Newell W. Philpott

Newell W. Philpott

1902-1999

Newell Willard Philpott was born in Hamilton, Ontario, and died in Montreal, Quebec, on December 30, 1999. He was 97 years old. Newlie Philpott was an outstanding athlete. He played intercollegiate football for McGill University for 6 years and was captain of the team the year he graduated, 1926. At the end of the year, his fellow students said of him, "What a student, what a player, what a man, just as much at home in the hospital as he is on the gridiron." Those were the days when true amateurs dominated sports. This was only a few years after a team from the Montreal Amateur Athletic Association had won the Stanley Cup. Dr. Philpott also distinguished himself in basketball, baseball, and tennis, and was vice president of the student body in 1926.
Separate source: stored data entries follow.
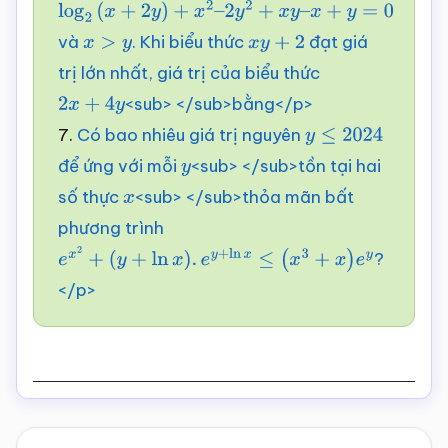
log
2
(
x
+
2
y
)
+
x
2
–
và
. Khi biểu thức
đạt giá
2
y
2
x
+
>
x
y
y
–
x
+
y
=
0
x
y
+
2
trị lớn nhất, giá trị của biểu thức
<sub> </sub>bằng</p>
2
x
+
4
y
7.
Có bao nhiêu giá trị nguyên
y
≤
2024
để ứng với mỗi
<sub> </sub>tồn tại hai
y
số thực
<sub> </sub>thỏa mãn bất
x
phương trình
?
e
x
2
+
(
y
+
ln
x
)
.
e
y
+
ln
x
≤
(
x
3
+
x
)
e
y
</p>
Reader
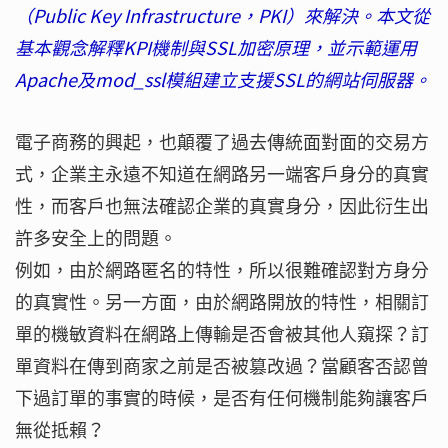
（Public Key Infrastructure，PKI）來解決。本文從
基本觀念解釋KPI機制與SSL加密原理，並示範運用
Apache及mod_ssl模組建立支援SSL的網站伺服器。
電子商務的興起，也顛覆了過去傳統面對面的交易方
式，企業主永遠不知道在網路另一端客戶身分的真實
性，而客戶也無法確認企業的真實身分，因此衍生出
許多安全上的問題。
例如，由於網路匿名的特性，所以很難確認對方身分
的真實性。另一方面，由於網路開放的特性，相關訂
單的機敏資料在網路上傳輸是否會被其他人窺探？訂
單資料在傳到商家之前是否被篡改過？當顧客否認曾
下過訂單的事實的時候，是否有任何機制能夠讓客戶
無從抵賴？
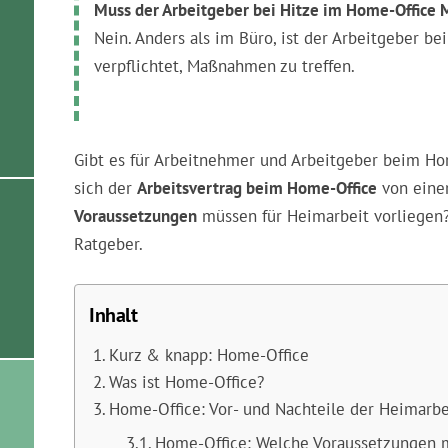
Muss der Arbeitgeber bei Hitze im Home-Office
Nein. Anders als im Büro, ist der Arbeitgeber be
verpflichtet, Maßnahmen zu treffen.
Gibt es für Arbeitnehmer und Arbeitgeber beim H
sich der
Arbeitsvertrag beim Home-Office
von eine
Voraussetzungen
müssen für Heimarbeit vorliegen?
Ratgeber.
Inhalt
Kurz & knapp: Home-Office
Was ist Home-Office?
Home-Office: Vor- und Nachteile der Heimarbe
Home-Office: Welche Voraussetzungen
Newell Philpott took his post-graduate training at McGill, the University of Michigan (Pathology), Edinburgh, Kiel, and Berlin. He joined the staff of the Royal Victoria Hospital and McGill University in 1930 as an assistant demonstrator in obstetrics and gynecology. As a junior staffperson, he published widely in renowned journals such as the American Journal of Obstetrics and Gynecology, the New England Journal of Medicine, and Annals of Internal Medicine on endocarditis, obstetrical morbidity, and congenital defects in newborns.

Dr. Philpott joined the navy in 1941 as surgeon lieutenant-commander but was recalled to take charge of the maternity pavilion at the Royal Victoria Hospital in 1943. He became professor and head of obstetrics and gynecology in 1946.
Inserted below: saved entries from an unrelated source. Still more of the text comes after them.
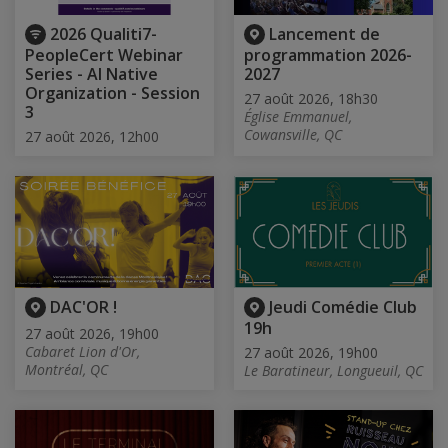
2026 Qualiti7-
Lancement de
PeopleCert Webinar
programmation 2026-
Series - AI Native
2027
Organization - Session
27 août 2026, 18h30
3
Église Emmanuel,
Cowansville, QC
27 août 2026, 12h00
DAC'OR !
Jeudi Comédie Club
19h
27 août 2026, 19h00
Cabaret Lion d'Or,
27 août 2026, 19h00
Montréal, QC
Le Baratineur, Longueuil, QC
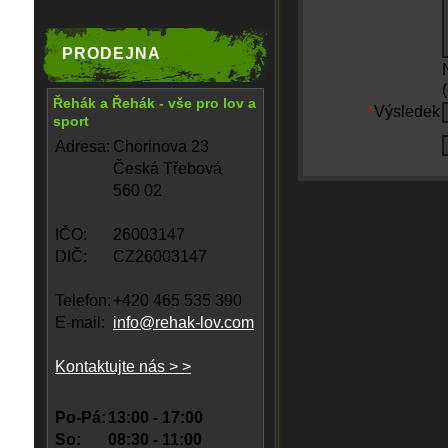
PRODEJNA
Řehák a Řehák - vše pro lov a
*
Výsledek
sport
Adresa:
Chorinova 23
Česká Třebová
560 02
IČO:
26003147
DIČ:
CZ26003147
Telefon:
+420 465 535 390
E-mail:
info@rehak-lov.com
Kontaktujte nás > >
Po-Pá:
13:00 - 17:00
So:
08:30 - 11:00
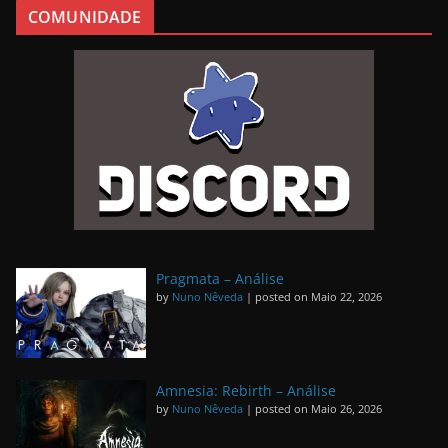
COMUNIDADE
Pragmata – Análise
by
Nuno Nêveda
|
posted on Maio 22, 2026
Amnesia: Rebirth – Análise
by
Nuno Nêveda
|
posted on Maio 26, 2026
He was an optimistic problem solver, pragmatic, and effective as a clinician and planner. He organized a hematology unit devoted to the study and treatment of erythroblastosis fetalis and the anemias of pregnancy. During his tenure, the infant mortality rate decreased from 0.33% to 0.03%, and the maternal morbidity rate (postpartum fever) decreased from 19.7% to 6.4%. These results attracted many distinguished visitors to the clinic. Harry Oxorn, an admiring student, resident, colleague, and friend of Newell Philpott described Dr Philpott as one of McGill's most illustrious graduates. "Not only was Newlie an outstanding teacher, but he was a born leader and organizer, with an overpowering personality, who had the reputation of getting things done. He possessed enormous charisma, a magnetism that drew people to him and made them want to follow his lead and to listen attentively to what he had to say. And he always had a lot to say." Dr Philpott was the first full-time appointee at McGill in obstetrics and gynecology, an arrangement he requested to devote time to teaching and research, with an implied limit on private practice. During his tenure, the department was ranked among the world's best for efficiency, safety, and progress.

Obstetrics and gynecology became a single department at McGill University in 1912, and Walter W. Chipman was the first head of the department. He represented the ideal pattern of training, practice, and acceptance in the community that attracted Dr. Frankin Martin, founder of the American College of Surgeons. The example of Dr. Chipman was an important reason that Canadians were included as equal partners in the formation of that College. Newell Philpott followed in Dr. Chipman's footsteps. He was the third president of the American College of Surgeons from the staff of the Royal Victoria Hospital; he served from 1958 to 1959. Dr. Philpott emphasized in his presidential address that "a fellowship is a companionship of colleagues drawn together, bound together, and sharing together a love and admiration of their life's work."

Newell Philpott received many honors. He was elected president of the Society of Obstetricians and Gynecologists of Canada in 1950 and was appointed Fellow, Royal Society of Medicine, London, England in 1958. He received the Honorary M.D. from Laval University in 1952. He was vice president (surgery) of the Royal College of Physicians and Surgeons of Canada in 1953, and received an honorary fellowship, Royal College of Surgeons of Edinburgh in 1959.

After serving for more than 10 years as the head of obstetrics and gynecology at McGill, Newlie Philpott returned to full-time practice in 1956, was named emeritus professor in 1957, and retired in 1969.